ELSE
Quand économie rime avec génie
Anx vit dans un appartement dans une ville de France quelconque. De nature timide, il décide de sortir un soir et rencontre Cass, solaire et loufoque, qu’il ramène chez lui. Une histoire commence à naître entre ces deux opposés lorsqu’une maladie inconnue fait son éruption et provoque un confinement des populations. Anx et Cass commencent alors à vivre un début d’idylle alors que les problèmes extérieurs deviennent de plus en plus graves, mettant en péril leur petit nid d’amour…
Avec "La Damnée" de Abel Danan, en cette rentrée, le concept de confinement dans le cinéma de genre français est une préoccupation pour ces jeunes auteurs émergents, aussi bien sur le côté enfermement avec le confinement pendant trois mois « enfermé » chez soi, que sur l’aspect historique qu’à notre siècle quelque chose de cette ampleur puisse impacter à ce point nos civilisations. Le premier film cité plus haut prenait la direction de l’isolement provoqué par cette période d’une jeune étudiante qui perd peu à peu les pédales. Et même si le film se permettait de sortir de son lieu unique à des fins narratives, le thème principal était bien la solitude et le fait de se retrouver face à soi-même et son passé. Thibault Emin, réalisateur de "Else" a fait de ce postulat de base (une maladie, un enfermement, un protagoniste prompt aux crises d’angoisses) un prétexte pour lorgner finalement plus du côté du conte que du film d’horreur introspectif.
Le cinéaste, après avoir dirigé de nombreux courts métrages et clips vidéo, se retrouve à écrire et réaliser son premier film avec le soutien du CNC dans le programme de l’aide au film de genre. Adapté lui-même de son court métrage précédent du même nom, le film suit Anx, jeune homme vivant dans une chambre aux aspects infantiles, collectionnant des jouets d’un passé oublié et traversant la vie en étant presque seulement un passager silencieux. Lui qui n’est pas de nature extravertie, se surprend alors quand il se rend à une soirée et rentre bras dessus bras dessous avec la belle Cass qui représente tout son opposé. Elle est solaire, loufoque et dégage une présence perturbante au départ pour Anx, et peu à peu, alors que les événements s’enveniment à l’extérieur, leur ébauche de couple les amènera à franchir les obstacles ensemble, malgré leurs différences.
On pourrait croire à un scénario classique lors des 20 premières minutes, mais c’est pour mieux nous rappeler que les Français en ont sous le capot ! Le film donnait déjà des indices : une réalisation efficace et soignée, un travail sur la lumière et une mise en scène maline autant pour décrire les rapports entre nos deux tourtereaux (ne serait-ce que cette séquence introductive un lendemain de gueule de bois) que pour les scènes de tensions. Avant de nous rappeler la triste réalité du monde, le film se mue en une ode à ces marginaux qui sont « trop ». Trop timides, trop maniaques, trop angoissés, trop déjantés. Ces deux personnages que tout oppose, finalement s’accorde parfaitement (incroyable incarnation de Matthieu Sampeur et Edith Proust), notamment dans une séquence presque clipesque où le grain numérique apporte une intimité touchante proche de ce que Michel Gondry avait accompli avec "Eternal Sunshine of the spotless mind" (2004).

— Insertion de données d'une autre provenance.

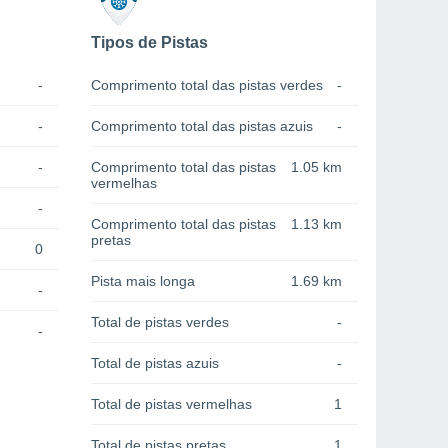
Tipos de Pistas
-
Comprimento total das pistas verdes
-
-
Comprimento total das pistas azuis
-
-
Comprimento total das pistas
1.05 km
vermelhas
-
Comprimento total das pistas
1.13 km
pretas
0
Pista mais longa
1.69 km
-
Total de pistas verdes
-
-
Total de pistas azuis
-
Total de pistas vermelhas
1
Total de pistas pretas
1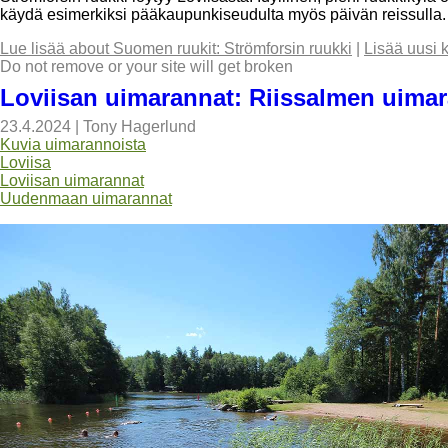
käydä esimerkiksi pääkaupunkiseudulta myös päivän reissulla.
Lue lisää
about Suomen ruukit: Strömforsin ruukki
|
Lisää uusi 
Do not remove or your site will get broken
Loviisan uimarannat: Riissalmen uimar
23.4.2024
|
Tony Hagerlund
Kuvia uimarannoista
Loviisa
Loviisan uimarannat
Uudenmaan uimarannat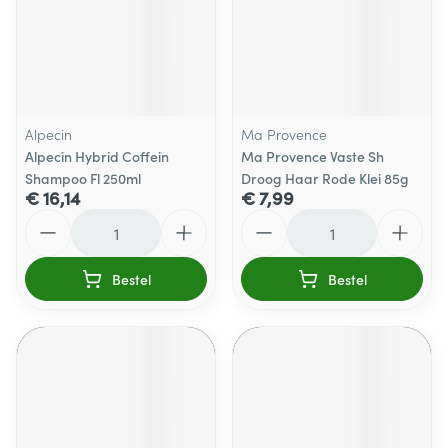
Alpecin
Ma Provence
Alpecin Hybrid Coffein
Ma Provence Vaste Sh
Shampoo Fl 250ml
Droog Haar Rode Klei 85g
€ 16,14
€ 7,99
Aantal
Aantal
Bestel
Bestel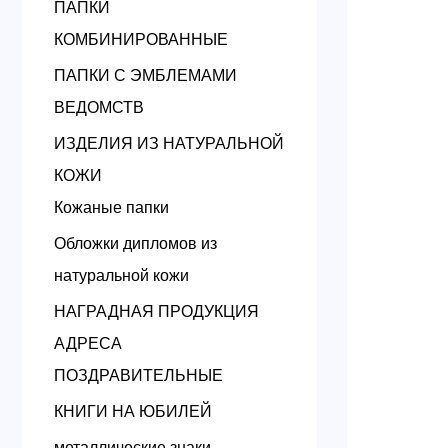
ПАПКИ
КОМБИНИРОВАННЫЕ
ПАПКИ С ЭМБЛЕМАМИ
ВЕДОМСТВ
ИЗДЕЛИЯ ИЗ НАТУРАЛЬНОЙ
КОЖИ
Кожаные папки
Обложки дипломов из
натуральной кожи
НАГРАДНАЯ ПРОДУКЦИЯ
АДРЕСА
ПОЗДРАВИТЕЛЬНЫЕ
КНИГИ НА ЮБИЛЕЙ
металлические знаки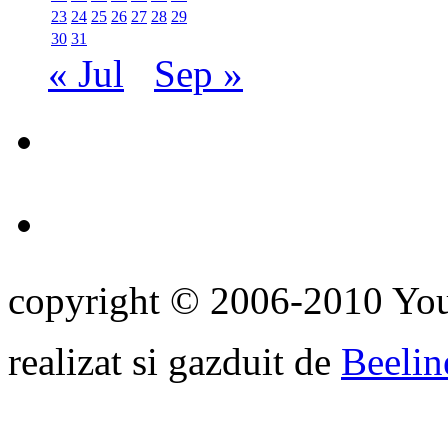
23
24
25
26
27
28
29
30
31
« Jul
Sep »
copyright © 2006-2010 Yo
realizat si gazduit de
Beelin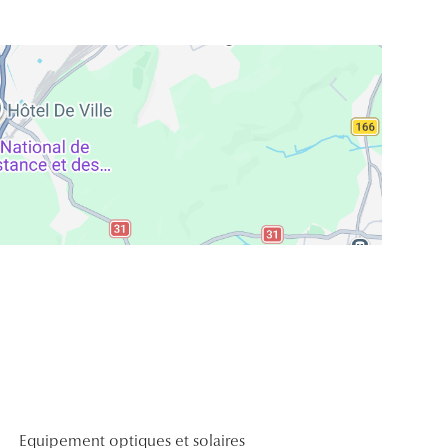
Equipement optiques et solaires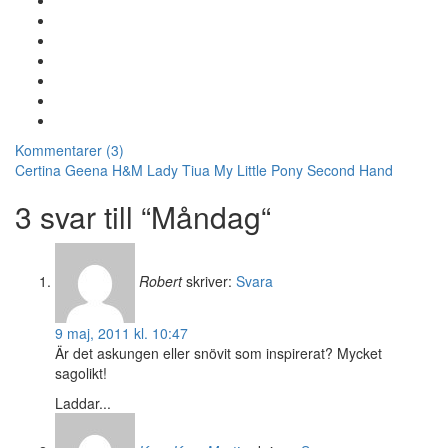
Kommentarer (3)
Certina
Geena
H&M
Lady Tiua
My Little Pony
Second Hand
3 svar till “Måndag“
Robert
skriver:
Svara
9 maj, 2011 kl. 10:47
Är det askungen eller snövit som inspirerat? Mycket
sagolikt!
Laddar...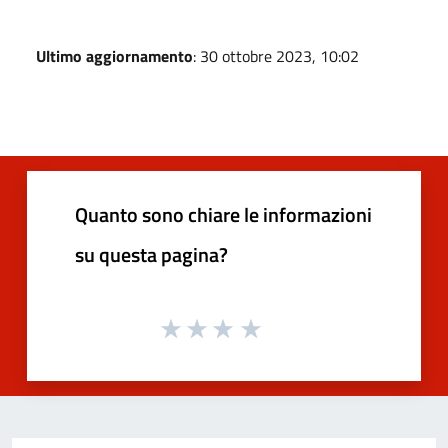
Ultimo aggiornamento
: 30 ottobre 2023, 10:02
Quanto sono chiare le informazioni
su questa pagina?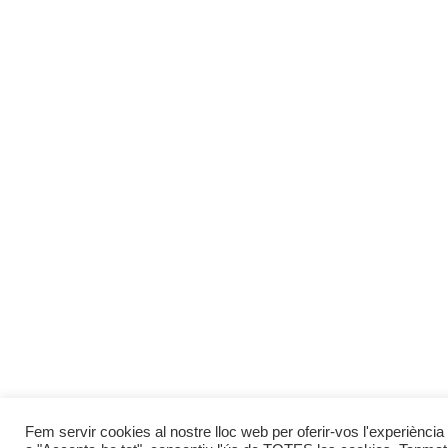
Fem servir cookies al nostre lloc web per oferir-vos l'experiència 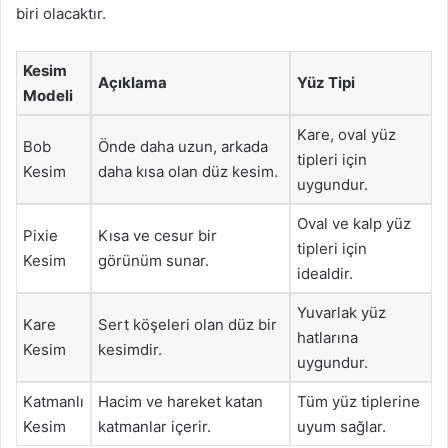
biri olacaktır.
Kesim
Açıklama
Yüz Tipi
Modeli
Kare, oval yüz
Bob
Önde daha uzun, arkada
tipleri için
Kesim
daha kısa olan düz kesim.
uygundur.
Oval ve kalp yüz
Pixie
Kısa ve cesur bir
tipleri için
Kesim
görünüm sunar.
idealdir.
Yuvarlak yüz
Kare
Sert köşeleri olan düz bir
hatlarına
Kesim
kesimdir.
uygundur.
Katmanlı
Hacim ve hareket katan
Tüm yüz tiplerine
Kesim
katmanlar içerir.
uyum sağlar.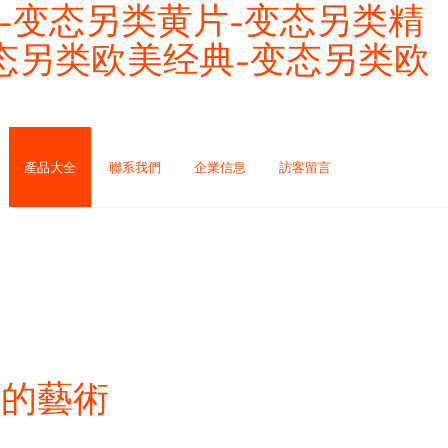
-变态另类黄片-变态另类精
变态另类欧美经典-变态另类欧
產品大全
聯系我們
企業信息
訪客留言
現的藝術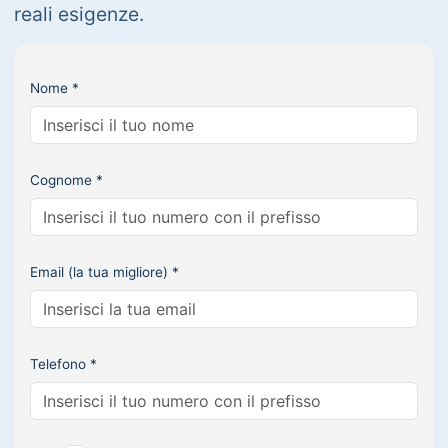
reali esigenze.
Nome *
Cognome *
Email (la tua migliore) *
Telefono *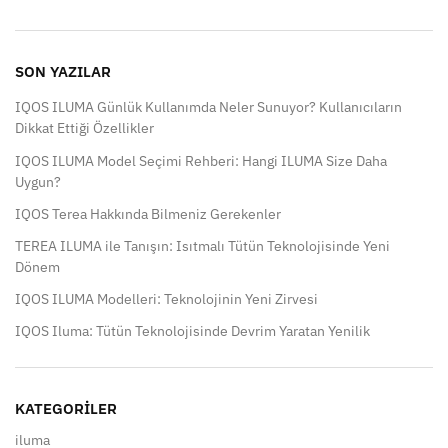
SON YAZILAR
IQOS ILUMA Günlük Kullanımda Neler Sunuyor? Kullanıcıların
Dikkat Ettiği Özellikler
IQOS ILUMA Model Seçimi Rehberi: Hangi ILUMA Size Daha
Uygun?
IQOS Terea Hakkında Bilmeniz Gerekenler
TEREA ILUMA ile Tanışın: Isıtmalı Tütün Teknolojisinde Yeni
Dönem
IQOS ILUMA Modelleri: Teknolojinin Yeni Zirvesi
IQOS Iluma: Tütün Teknolojisinde Devrim Yaratan Yenilik
KATEGORILER
iluma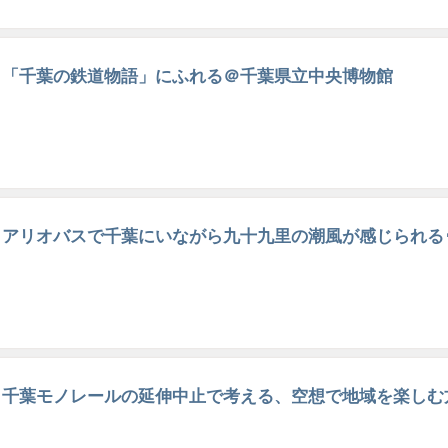
「千葉の鉄道物語」にふれる＠千葉県立中央博物館
アリオバスで千葉にいながら九十九里の潮風が感じられる･
千葉モノレールの延伸中止で考える、空想で地域を楽しむ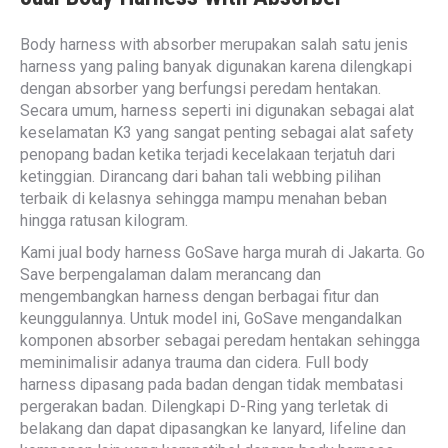
Body harness with absorber merupakan salah satu jenis
harness yang paling banyak digunakan karena dilengkapi
dengan absorber yang berfungsi peredam hentakan.
Secara umum, harness seperti ini digunakan sebagai alat
keselamatan K3 yang sangat penting sebagai alat safety
penopang badan ketika terjadi kecelakaan terjatuh dari
ketinggian. Dirancang dari bahan tali webbing pilihan
terbaik di kelasnya sehingga mampu menahan beban
hingga ratusan kilogram.
Kami jual body harness GoSave harga murah di Jakarta. Go
Save berpengalaman dalam merancang dan
mengembangkan harness dengan berbagai fitur dan
keunggulannya. Untuk model ini, GoSave mengandalkan
komponen absorber sebagai peredam hentakan sehingga
meminimalisir adanya trauma dan cidera. Full body
harness dipasang pada badan dengan tidak membatasi
pergerakan badan. Dilengkapi D-Ring yang terletak di
belakang dan dapat dipasangkan ke lanyard, lifeline dan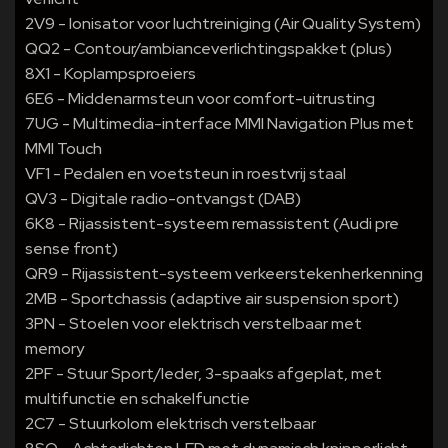
2V9 - Ionisator voor luchtreiniging (Air Quality System)
QQ2 - Contour/ambianceverlichtingspakket (plus)
8X1 - Koplampsproeiers
6E6 - Middenarmsteun voor comfort-uitrusting
7UG - Multimedia-interface MMI Navigation Plus met
MMI Touch
VF1 - Pedalen en voetsteun in roestvrij staal
QV3 - Digitale radio-ontvangst (DAB)
6K8 - Rijassistent-systeem remassistent (Audi pre
sense front)
QR9 - Rijassistent-systeem verkeerstekenherkenning
2MB - Sportchassis (adaptive air suspension sport)
3PN - Stoelen voor elektrisch verstelbaar met
memory
2PF - Stuur Sport/leder, 3-spaaks afgeplat, met
multifunctie en schakelfunctie
2C7 - Stuurkolom elektrisch verstelbaar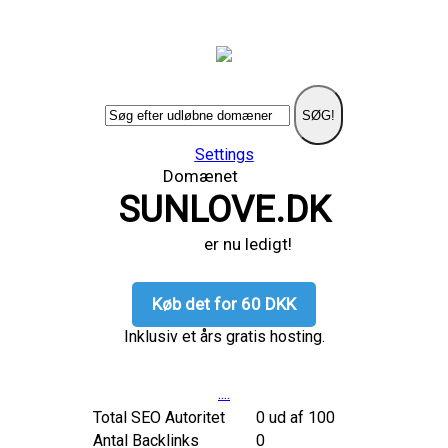
SØG!
Settings
Domænet
SUNLOVE.DK
er nu ledigt!
Køb det for 60 DKK
Inklusiv et års gratis hosting.
....
Total SEO Autoritet
0 ud af 100
Antal Backlinks
0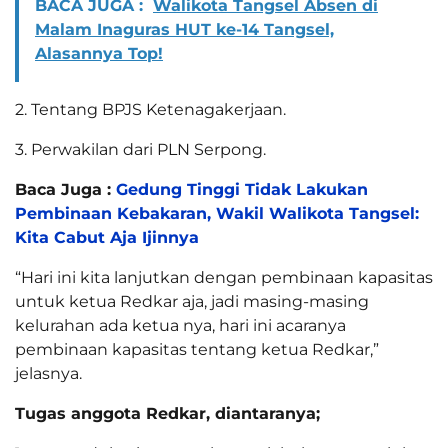
BACA JUGA :
Walikota Tangsel Absen di
Malam Inaguras HUT ke-14 Tangsel,
Alasannya Top!
2. Tentang BPJS Ketenagakerjaan.
3. Perwakilan dari PLN Serpong.
Baca Juga :
Gedung Tinggi Tidak Lakukan
Pembinaan Kebakaran, Wakil Walikota Tangsel:
Kita Cabut Aja Ijinnya
“Hari ini kita lanjutkan dengan pembinaan kapasitas
untuk ketua Redkar aja, jadi masing-masing
kelurahan ada ketua nya, hari ini acaranya
pembinaan kapasitas tentang ketua Redkar,”
jelasnya.
Tugas anggota Redkar, diantaranya;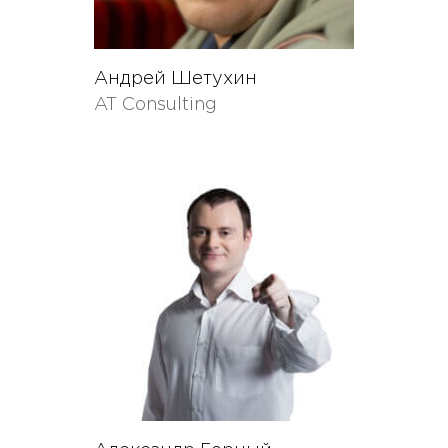
Андрей Шетухин
AT Consulting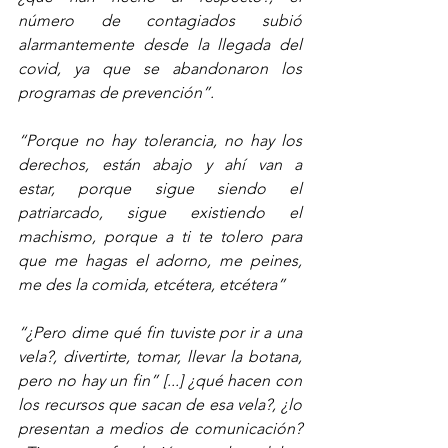
número de contagiados subió 
alarmantemente desde la llegada del 
covid, ya que se abandonaron los 
programas de prevención”. 
“Porque no hay tolerancia, no hay los 
derechos, están abajo y ahí van a 
estar, porque sigue siendo el 
patriarcado, sigue existiendo el 
machismo, porque a ti te tolero para 
que me hagas el adorno, me peines, 
me des la comida, etcétera, etcétera”
“¿Pero dime qué fin tuviste por ir a una 
vela?, divertirte, tomar, llevar la botana, 
pero no hay un fin” [...] ¿qué hacen con 
los recursos que sacan de esa vela?, ¿lo 
presentan a medios de comunicación? 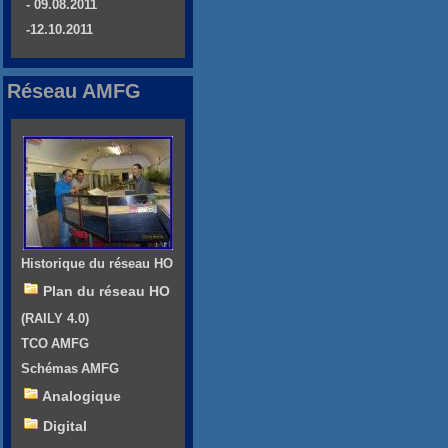
- 09.08.2011
-12.10.2011
Réseau AMFG
Historique du réseau HO
Plan du réseau HO
(RAILY 4.0)
TCO AMFG
Schémas AMFG
Analogique
Digital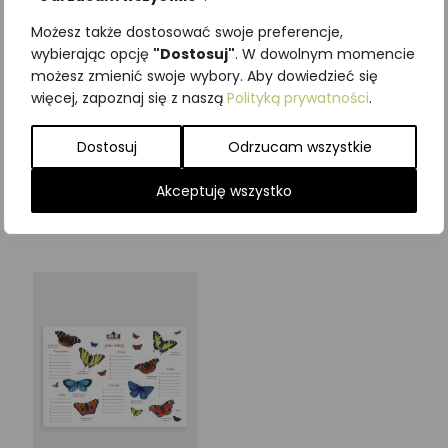
Możesz także dostosować swoje preferencje,
wybierając opcję
"Dostosuj"
. W dowolnym momencie
możesz zmienić swoje wybory. Aby dowiedzieć się
Zakładka edukacyjna
Plan lekcji PTAKI
więcej, zapoznaj się z naszą
Polityką prywatności
.
WIEWIÓRKA
4,92
zł
z VAT
3,69
zł
z VAT
Dostosuj
Odrzucam wszystkie
Dodaj do koszyka
Akceptuję wszystko
Dodaj do koszyka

Lorsque l’aspect au premier abord science-fiction du film avec ses corps qui se métamorphosent au contact avec les éléments, on constate toutes les idées et visions de cinéma dont est capable son auteur. Ce début, alors plus proche de la science fiction, avec un côté aussi bien universel que intimiste ("Le Règne Animal" peut aller se rhabiller), trouve un écho en nous assez perturbant. Lorsque Cass constate médusée à la fenêtre qu’un SDF fusionne avec son trottoir, l’envie d’inclure du sens dans ce léger concept de body horror est plus que louable. Certains clameront que ce n’est pas assez subtile, mais il est important de rendre ce genre de message accessible à tous tant le film prend un rythme de plus en plus lancinant et déroutant au fil du récit. "Else" n’oublie pas non plus l’humour, avec de belles idées de séquences comme cette discussion entre voisins via le conduit d’aération qui donne au film un ton parfois décalé, subtilement absurde. Un procédé bien utilisé, soulignant cette situation presque ubuesque qui pose finalement une question bien réelle : sommes-nous prêts à changer ? Évoluer ? Qu’il s’agisse d’un choix ou non.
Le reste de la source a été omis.